An IUI -- intrauterine insemination -- is performed by threading a very thin flexible catheter through the cervix and injecting washed sperm directly into the uterus. The whole process doesn't take very long — it usually only requires the insertion of a speculum and then the catheter, a process that maybe takes a couple of minutes. (info from http://www.fertilityplus.com/). This is the first step for many people struggling with IF. Usually an IUI is coupled with meds that help to produce more eggs. However - this is a high wire balancing act because you don't want to produce too many eggs and you don't want to effect the quality of the eggs.
Friday, July 18, 2008
Wednesday, July 16, 2008
i asked Jason, "I wonder how they count them?". To this he replied, "With a sperm counter."
Okay smart ass.
So the dreaded 2 week wait (the two weeks you have to wait before testing for pregnancy) begins. I will go in for an ultra sound for release tomorrow to make sure that I ovulated.

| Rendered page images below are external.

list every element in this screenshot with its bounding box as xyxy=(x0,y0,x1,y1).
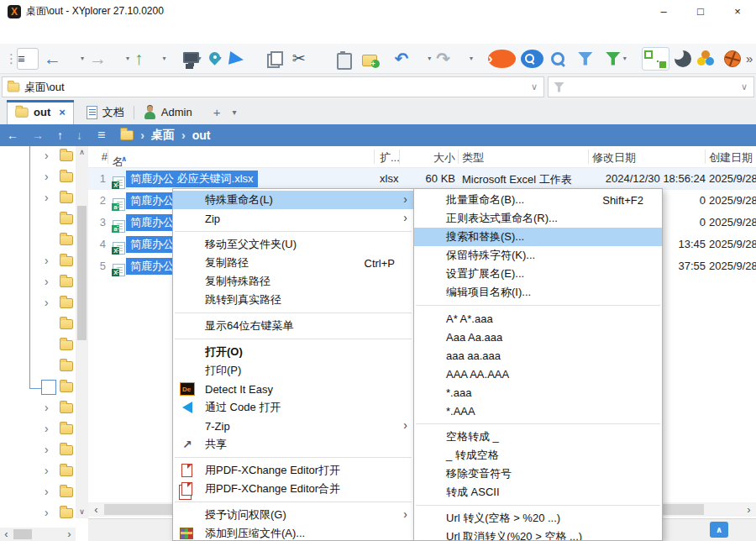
chevron-down-icon[interactable] xyxy=(525,81,543,92)
folder-icon[interactable] xyxy=(60,277,73,287)
folder-icon[interactable] xyxy=(60,193,73,203)
context-menu-item[interactable]: 共享 xyxy=(173,435,413,454)
toolbar-button[interactable] xyxy=(17,48,39,70)
folder-icon[interactable] xyxy=(60,256,73,266)
toolbar-button[interactable] xyxy=(89,50,129,68)
dropdown-caret-icon[interactable] xyxy=(470,55,473,62)
folder-icon[interactable] xyxy=(60,487,73,497)
tree-expand-chevron-icon[interactable] xyxy=(45,485,49,498)
breadcrumb-segment-desktop[interactable]: 桌面 xyxy=(144,128,181,143)
folder-icon[interactable] xyxy=(60,172,73,182)
scroll-right-icon[interactable] xyxy=(743,503,755,516)
tree-expand-chevron-icon[interactable] xyxy=(45,170,49,183)
context-menu-item[interactable]: 通过 Code 打开 xyxy=(173,398,413,417)
submenu-item[interactable]: A* A*.aaa xyxy=(414,309,662,328)
toolbar-button[interactable] xyxy=(361,50,380,68)
folder-icon[interactable] xyxy=(120,130,134,140)
folder-icon[interactable] xyxy=(60,298,73,308)
tree-row[interactable] xyxy=(0,209,76,230)
dropdown-caret-icon[interactable] xyxy=(126,55,129,62)
context-menu-item[interactable]: 添加到压缩文件(A)... xyxy=(173,524,413,541)
filter-combobox[interactable] xyxy=(548,76,754,97)
tree-row[interactable] xyxy=(0,188,76,209)
toolbar-button[interactable] xyxy=(436,50,473,68)
submenu-item[interactable]: Aaa Aa.aaa xyxy=(414,328,662,346)
tree-row[interactable] xyxy=(0,398,76,419)
submenu-item[interactable]: 设置扩展名(E)... xyxy=(414,265,662,283)
scroll-up-icon[interactable] xyxy=(76,146,88,159)
context-menu-item[interactable]: 打印(P) xyxy=(173,361,413,380)
toolbar-button[interactable] xyxy=(549,50,571,68)
toolbar-button[interactable] xyxy=(724,50,741,67)
tree-expand-chevron-icon[interactable] xyxy=(45,506,49,519)
toolbar-button[interactable] xyxy=(642,47,669,71)
tree-expand-chevron-icon[interactable] xyxy=(45,464,49,477)
tree-row[interactable] xyxy=(0,482,76,503)
col-modified[interactable]: 修改日期 xyxy=(592,150,636,165)
context-menu-item[interactable]: 打开(O) xyxy=(173,343,413,361)
folder-icon[interactable] xyxy=(60,151,73,161)
address-path[interactable]: 桌面\out xyxy=(24,80,65,95)
context-menu-item[interactable]: 复制特殊路径 xyxy=(173,272,413,291)
tree-row[interactable] xyxy=(0,440,76,461)
context-menu-item[interactable]: 7-Zip xyxy=(173,417,413,435)
col-created[interactable]: 创建日期 xyxy=(709,150,753,165)
tab-admin[interactable]: Admin xyxy=(136,100,200,124)
submenu-item[interactable]: *.AAA xyxy=(414,402,662,420)
tree-expand-chevron-icon[interactable] xyxy=(45,296,49,309)
submenu-item[interactable]: 正则表达式重命名(R)... xyxy=(414,209,662,228)
submenu-item[interactable]: _ 转成空格 xyxy=(414,446,662,465)
file-name[interactable]: 简鹿办公 xyxy=(126,192,174,209)
folder-icon[interactable] xyxy=(60,361,73,371)
toolbar-button[interactable] xyxy=(576,50,599,68)
tree-expand-chevron-icon[interactable] xyxy=(45,191,49,204)
col-num[interactable]: # xyxy=(93,150,108,163)
context-menu-item[interactable]: 用PDF-XChange Editor打开 xyxy=(173,461,413,480)
toolbar-button[interactable] xyxy=(44,50,84,68)
folder-icon[interactable] xyxy=(60,340,73,350)
toolbar-button[interactable] xyxy=(207,50,222,68)
col-size[interactable]: 大小 xyxy=(403,150,455,165)
close-button[interactable]: × xyxy=(719,0,756,23)
tree-row[interactable] xyxy=(0,314,76,335)
tree-row[interactable] xyxy=(0,167,76,188)
dropdown-caret-icon[interactable] xyxy=(163,55,166,62)
tree-vscrollbar[interactable] xyxy=(76,146,88,518)
minimize-button[interactable]: – xyxy=(645,0,682,23)
toolbar-button[interactable] xyxy=(746,50,756,68)
tree-row[interactable] xyxy=(0,293,76,314)
submenu-item[interactable]: 空格转成 _ xyxy=(414,428,662,446)
file-name[interactable]: 简鹿办公 xyxy=(126,236,174,253)
tree-expand-chevron-icon[interactable] xyxy=(45,443,49,456)
tree-expand-chevron-icon[interactable] xyxy=(45,422,49,435)
folder-icon[interactable] xyxy=(60,382,73,392)
tree-expand-chevron-icon[interactable] xyxy=(45,254,49,267)
tree-expand-chevron-icon[interactable] xyxy=(45,149,49,162)
submenu-item[interactable]: 移除变音符号 xyxy=(414,465,662,483)
dropdown-caret-icon[interactable] xyxy=(81,55,84,62)
toolbar-button[interactable] xyxy=(696,50,719,68)
address-path-combobox[interactable]: 桌面\out xyxy=(2,76,544,97)
toolbar-button[interactable] xyxy=(333,50,356,68)
tree-hscrollbar[interactable] xyxy=(0,528,76,541)
crumb-forward-icon[interactable]: → xyxy=(25,129,50,142)
dropdown-caret-icon[interactable] xyxy=(198,55,202,62)
toolbar-button[interactable] xyxy=(521,50,543,68)
scroll-thumb[interactable] xyxy=(13,529,32,539)
folder-icon[interactable] xyxy=(60,235,73,245)
toolbar-button[interactable] xyxy=(675,50,691,67)
submenu-item[interactable]: 搜索和替换(S)... xyxy=(414,228,662,246)
toolbar-button[interactable] xyxy=(134,50,166,68)
toolbar-button[interactable] xyxy=(265,50,287,68)
context-menu-item[interactable]: 显示64位右键菜单 xyxy=(173,317,413,335)
tab-out[interactable]: out × xyxy=(7,100,74,124)
folder-icon[interactable] xyxy=(60,466,73,476)
submenu-item[interactable]: AAA AA.AAA xyxy=(414,365,662,383)
tab-close-icon[interactable]: × xyxy=(59,106,66,118)
context-menu-item[interactable]: 授予访问权限(G) xyxy=(173,506,413,524)
folder-icon[interactable] xyxy=(60,319,73,329)
tree-current-box[interactable] xyxy=(41,380,56,395)
folder-icon[interactable] xyxy=(60,445,73,455)
status-expand-button[interactable] xyxy=(710,522,728,538)
context-menu-item[interactable]: 用PDF-XChange Editor合并 xyxy=(173,480,413,498)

Well, i am off to enjoy an evening of tacos and Rock Band.
So where are we at so far?
We decided in June of 2006 that we would start "trying" to have a baby. Little did we know the journey we were about to embark on! I went of of my birth control pills (oh the money I could have saved had I known I did not need those little pills!) and we jumped feet first into the world of babymaking. I found out more about how my reproductive cycle works in that first month than all of those days of high school biology! After 1 year of trying our best we went to see a Reproductive Endocrinologist (RE for short). That is a specialist in fertility. We had our first appointment with Dr. Swanson in August of 2007 and he set us up for a battery of tests. Stacy had blood tests, ultrasounds, an HSG, and even more blood tests. Jason had a sperm analysis (oh - to be a man). All of the tests came back normal so we were officially put into the "Infertility of Unexplained Origin" category. A plan was mapped out for us which started with Stacy popping pills and ended with an IUI (Inter Uterine Insemination). So that's where we are at. IUI #1 was on June 18th. I had two follicles (eggs) that released and we had a sperm count of 27 million. I though for sure we would be one of the "lucky" couples that got pregnant on the first go round with twins (thanks to the clomid) and our life would be happily ever after. But no. That happily ever after was not in the cards for us. So we are on to IUI #2. Let's hope this one is our happily ever after cycle because quite honestly - I am tired of writing checks.
So welcome to our journey. If you are a nestie visiting you are all to familiar with this journey we call IF. If you are not a nestie - welcome to a very strage world!